海野建設(日向市)スクエアパネル ブースや山小屋に活用

スクエアパネルを使ってブースを組み立てるスタッフたち=宮崎市・アミュプラザみやざき

 海野建設(日向市東郷町、海野洋光社長)が手がける建築資材「スクエアパネル」が活用の幅を広げている。組み立ても解体も簡単な上、再利用可能で産業廃棄物にならず、SDGs(持続可能な開発目標)の理念にも合致。イベントのブースや山小屋など、さまざまなアイデアが形となっている。

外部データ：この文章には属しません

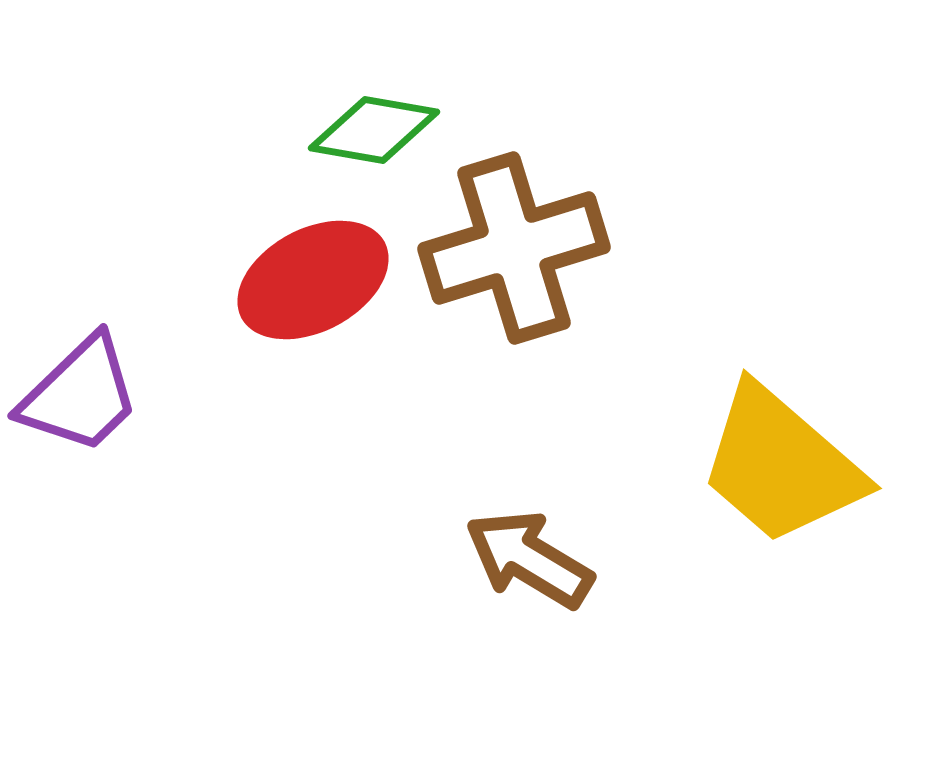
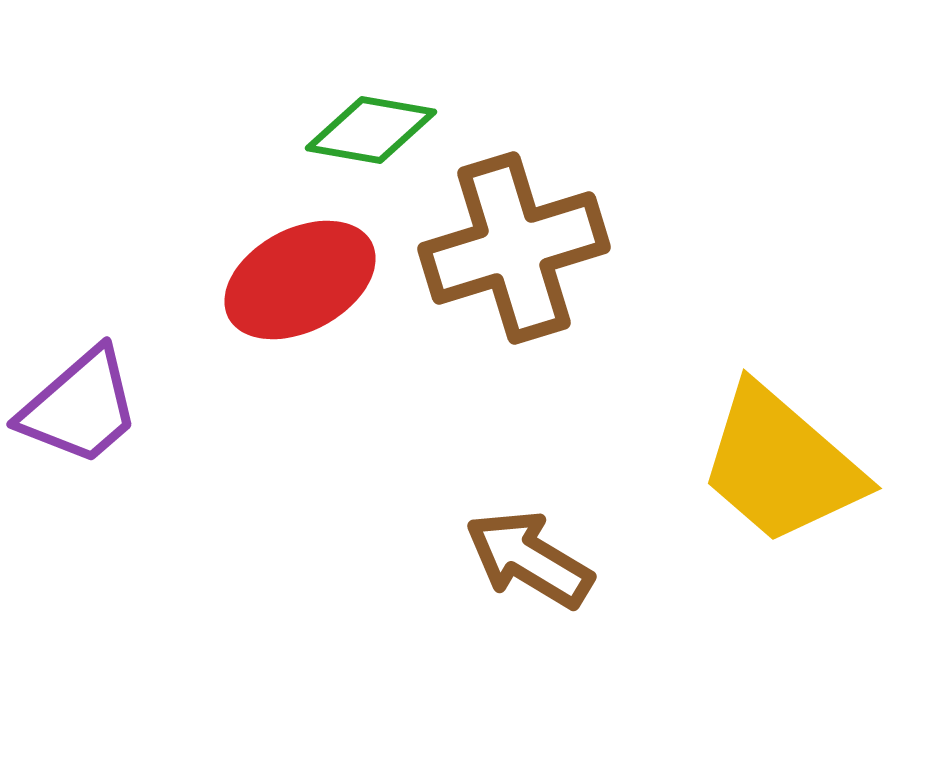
green diamond: moved 3 px left
red ellipse: moved 13 px left
purple trapezoid: moved 12 px down; rotated 3 degrees clockwise
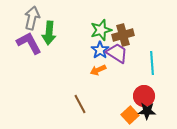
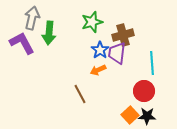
green star: moved 9 px left, 8 px up
purple L-shape: moved 7 px left
purple trapezoid: rotated 115 degrees counterclockwise
red circle: moved 5 px up
brown line: moved 10 px up
black star: moved 5 px down
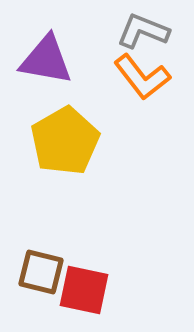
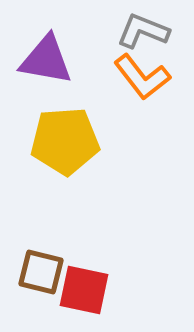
yellow pentagon: rotated 26 degrees clockwise
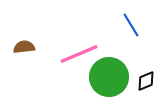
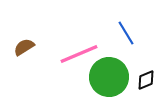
blue line: moved 5 px left, 8 px down
brown semicircle: rotated 25 degrees counterclockwise
black diamond: moved 1 px up
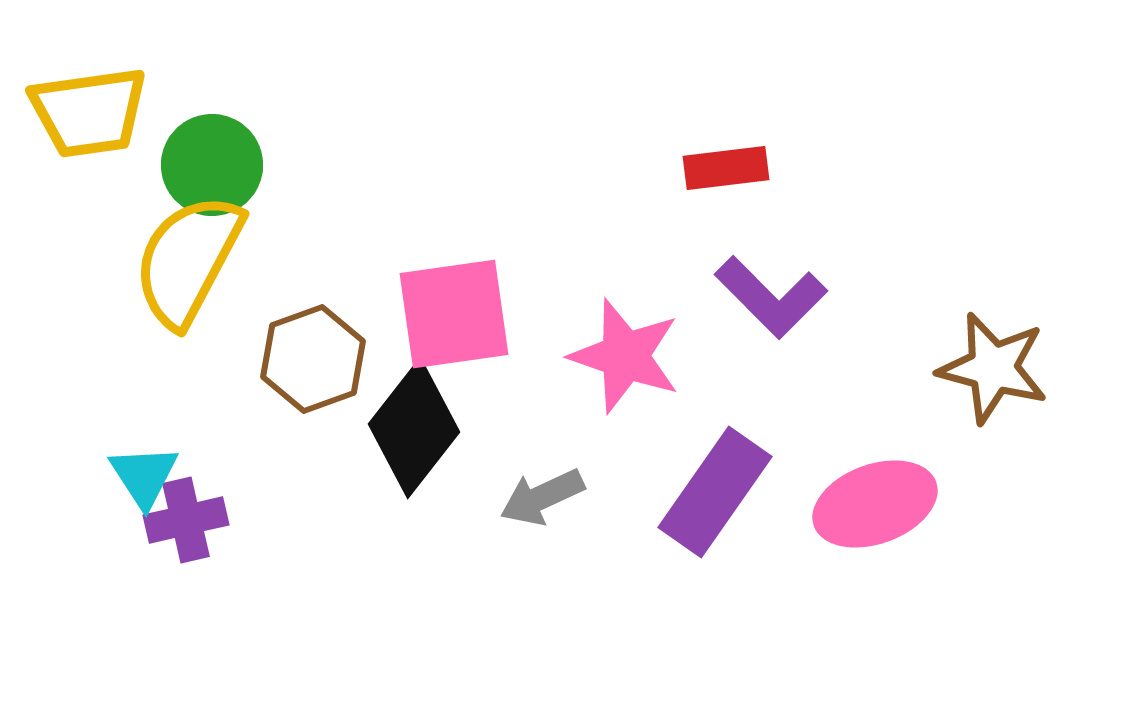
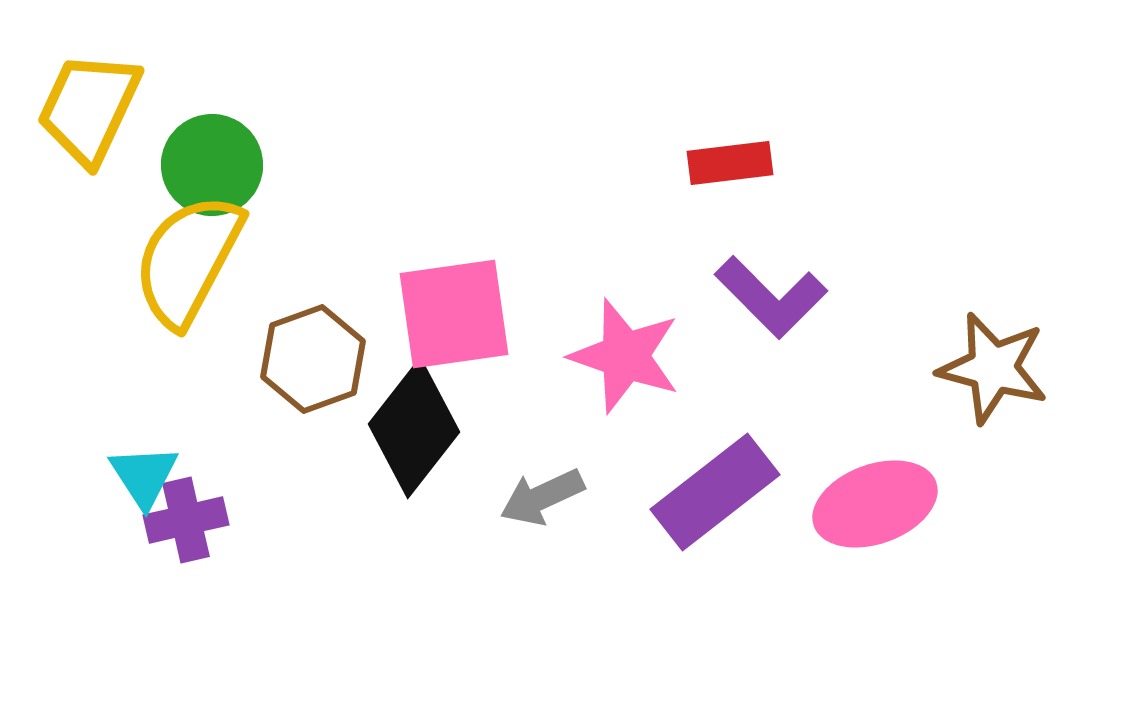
yellow trapezoid: moved 4 px up; rotated 123 degrees clockwise
red rectangle: moved 4 px right, 5 px up
purple rectangle: rotated 17 degrees clockwise
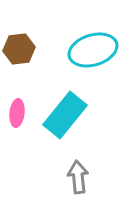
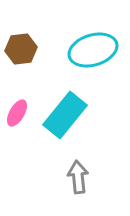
brown hexagon: moved 2 px right
pink ellipse: rotated 24 degrees clockwise
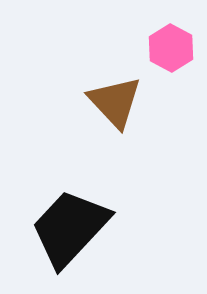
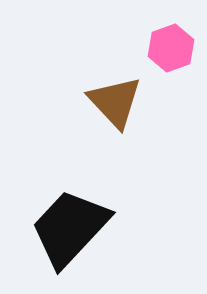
pink hexagon: rotated 12 degrees clockwise
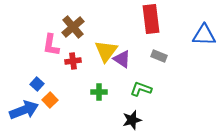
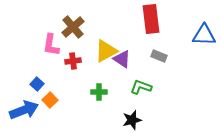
yellow triangle: rotated 25 degrees clockwise
green L-shape: moved 2 px up
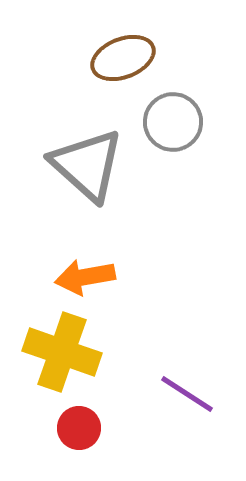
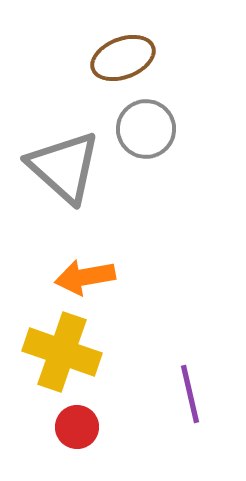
gray circle: moved 27 px left, 7 px down
gray triangle: moved 23 px left, 2 px down
purple line: moved 3 px right; rotated 44 degrees clockwise
red circle: moved 2 px left, 1 px up
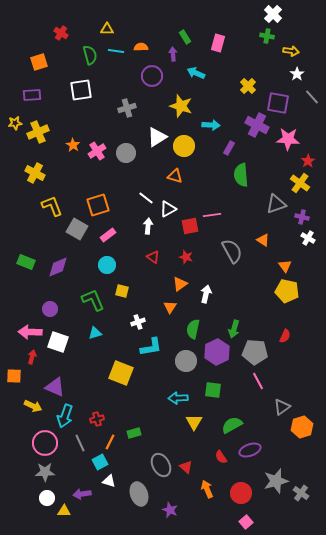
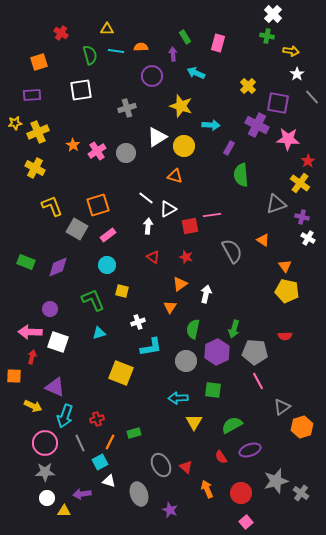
yellow cross at (35, 173): moved 5 px up
cyan triangle at (95, 333): moved 4 px right
red semicircle at (285, 336): rotated 64 degrees clockwise
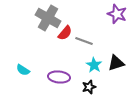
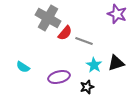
cyan semicircle: moved 3 px up
purple ellipse: rotated 20 degrees counterclockwise
black star: moved 2 px left
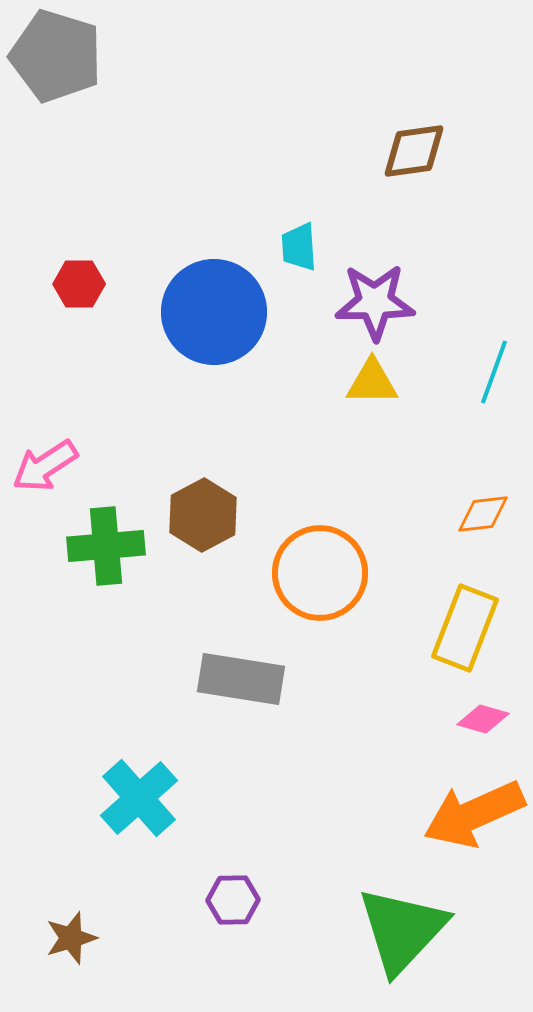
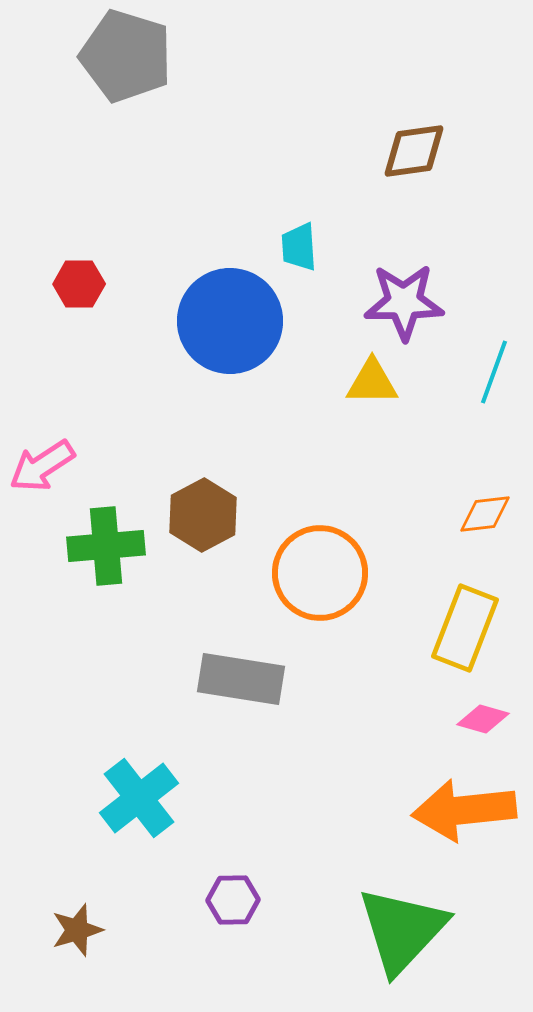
gray pentagon: moved 70 px right
purple star: moved 29 px right
blue circle: moved 16 px right, 9 px down
pink arrow: moved 3 px left
orange diamond: moved 2 px right
cyan cross: rotated 4 degrees clockwise
orange arrow: moved 10 px left, 4 px up; rotated 18 degrees clockwise
brown star: moved 6 px right, 8 px up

 4月末の午後。アミュプラザみやざき(宮崎市)が企画した催しを前に、スクエアパネルを使ったブースが組み立てられていた。プロの職人は1人だけ。女性3人を含む関係者約8人が156枚を1日半で組み上げた。
 県産スギ材にこだわったスクエアパネルは縦横各110センチ、厚み14センチ。ボルトナットで接続するため、インパクトドライバー一つで施工できるのが特長だ。これまでもベンチやテーブル、災害避難住宅などに使用されており、職人不足をカバーする資材としても期待は高い。パネルは実用新案登録を、工法は特許を取得している。
 この日はJR九州の子会社・JR九州コンサルタンツ(福岡市)不動産部の2人が視察のため来県。小規模な事務所や店舗、倉庫などに活用するのが目的で、用地・不動産本部の後藤司不動産部長は「スクエアパネルは簡単、格安、快適の3要素を備えている」と評価。本年度から佐賀大との共同研究を進めていく計画だ。
 コロナ禍でアウトドアブームが広がる中、今年新たに完成したのは登山者の避難所にもなる三角屋根の山小屋「ヒュッテント」(縦220センチ、横330センチ、高さ378センチ)。室内に明かりをともすと隙間から漏れる光が矢印に見え、登山者の目印になる優れものだ。
 使用パネルはわずか34枚。外壁にテント布をかぶせるだけで完成するため、重量は1・3トンと一般的な小屋の半分以下。価格は約100万円となる見込み。海野社長は「登山者の緊急時の避難所として一定の需要があるのではないか」とさらなる可能性を追求する。